In addition, coordinate with Preston County bird dogs for real estate investors. These professionals specialize in quickly discovering promising investment ventures before they are listed on the market.

 

Factors to Consider

Median Home Price

When you look for a promising region for real estate flipping, examine the median housing price in the city. When values are high, there might not be a stable source of run down homes in the market. This is a key ingredient of a successful investment.

When your review shows a rapid drop in real estate values, it could be a heads up that you’ll discover real estate that meets the short sale criteria. You will learn about potential investments when you team up with Preston County short sale negotiation companies. You will find valuable information concerning short sales in our guide ⁠— What Is the Process of Buying a Short Sale Home?.

Property Appreciation Rate

Are property values in the region moving up, or going down? You want an environment where home market values are constantly and consistently going up. Rapid price surges could suggest a market value bubble that is not sustainable. When you are purchasing and liquidating rapidly, an uncertain environment can hurt your efforts.

Average Renovation Costs

A comprehensive study of the market’s renovation expenses will make a huge impact on your area selection. The manner in which the local government goes about approving your plans will have an effect on your venture too. If you are required to have a stamped suite of plans, you will have to include architect’s fees in your expenses.

Population Growth

Population growth is a strong indication of the reliability or weakness of the area’s housing market. If there are purchasers for your fixed up properties, the statistics will indicate a strong population increase.

Median Population Age

The median residents’ age can also tell you if there are potential home purchasers in the location. When the median age is the same as that of the average worker, it’s a positive sign. A high number of such citizens reflects a stable pool of homebuyers. People who are planning to leave the workforce or have already retired have very specific residency requirements.

Unemployment Rate

When you find a region with a low unemployment rate, it’s a good indicator of likely investment opportunities. The unemployment rate in a prospective investment community needs to be less than the national average. When it is also less than the state average, that’s even more preferable. In order to buy your rehabbed property, your prospective buyers have to have a job, and their customers too.

Income Rates

Median household and per capita income levels show you whether you will find adequate purchasers in that city for your residential properties. The majority of people who buy a home need a mortgage loan. To be eligible for a home loan, a borrower should not be using for a house payment greater than a specific percentage of their salary. The median income numbers tell you if the city is preferable for your investment plan. Particularly, income growth is critical if you prefer to grow your business. To keep pace with inflation and increasing construction and supply costs, you have to be able to periodically mark up your prices.

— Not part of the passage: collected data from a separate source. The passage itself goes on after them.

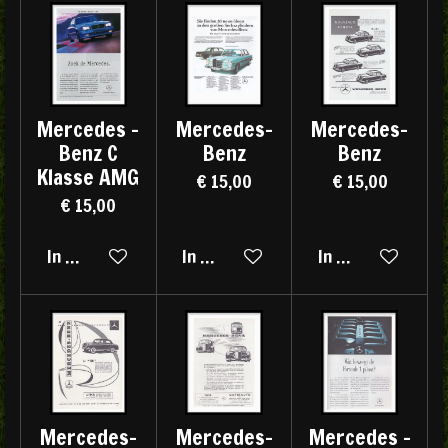
Mercedes -
Mercedes-
Mercedes-
Benz C
Benz
Benz
Klasse AMG
€ 15,00
€ 15,00
€ 15,00
In winkelwagen
In winkelwagen
In winkelwagen
Mercedes-
Mercedes-
Mercedes -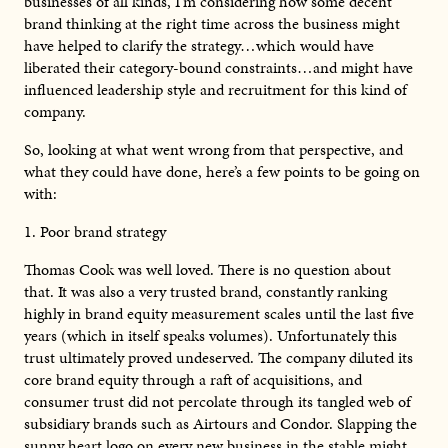
businesses of all kinds, I’m considering how some decent
brand thinking at the right time across the business might
have helped to clarify the strategy…which would have
liberated their category-bound constraints…and might have
influenced leadership style and recruitment for this kind of
company.
So, looking at what went wrong from that perspective, and
what they could have done, here’s a few points to be going on
with:
1. Poor brand strategy
Thomas Cook was well loved. There is no question about
that. It was also a very trusted brand, constantly ranking
highly in brand equity measurement scales until the last five
years (which in itself speaks volumes). Unfortunately this
trust ultimately proved undeserved. The company diluted its
core brand equity through a raft of acquisitions, and
consumer trust did not percolate through its tangled web of
subsidiary brands such as Airtours and Condor. Slapping the
sunny heart logo on every new business in the stable might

Number of New Jobs Created

Knowing how many jobs are generated each year in the city can add to your confidence in a city’s economy. Residential units are more effortlessly liquidated in a region that has a vibrant job market. With additional jobs generated, new prospective homebuyers also migrate to the region from other districts.

Hard Money Loan Rates

Real estate investors who sell rehabbed real estate frequently utilize hard money funding rather than traditional loans. This plan enables them complete lucrative ventures without hindrance. Discover top hard money lenders for real estate investors in Preston County WV so you may match their fees.

Someone who wants to know about hard money funding options can find what they are and the way to utilize them by studying our resource for newbies titled What Is Hard Money Financing?.

Wholesaling

In real estate wholesaling, you search for a house that real estate investors would consider a good investment opportunity and sign a sale and purchase agreement to buy it. When a real estate investor who wants the residential property is found, the contract is sold to the buyer for a fee. The property under contract is sold to the investor, not the wholesaler. You are selling the rights to the contract, not the home itself.

Wholesaling hinges on the assistance of a title insurance company that is experienced with assigning contracts and knows how to deal with a double closing. Hunt for title companies for wholesalers in Preston County WV in HouseCashin’s list.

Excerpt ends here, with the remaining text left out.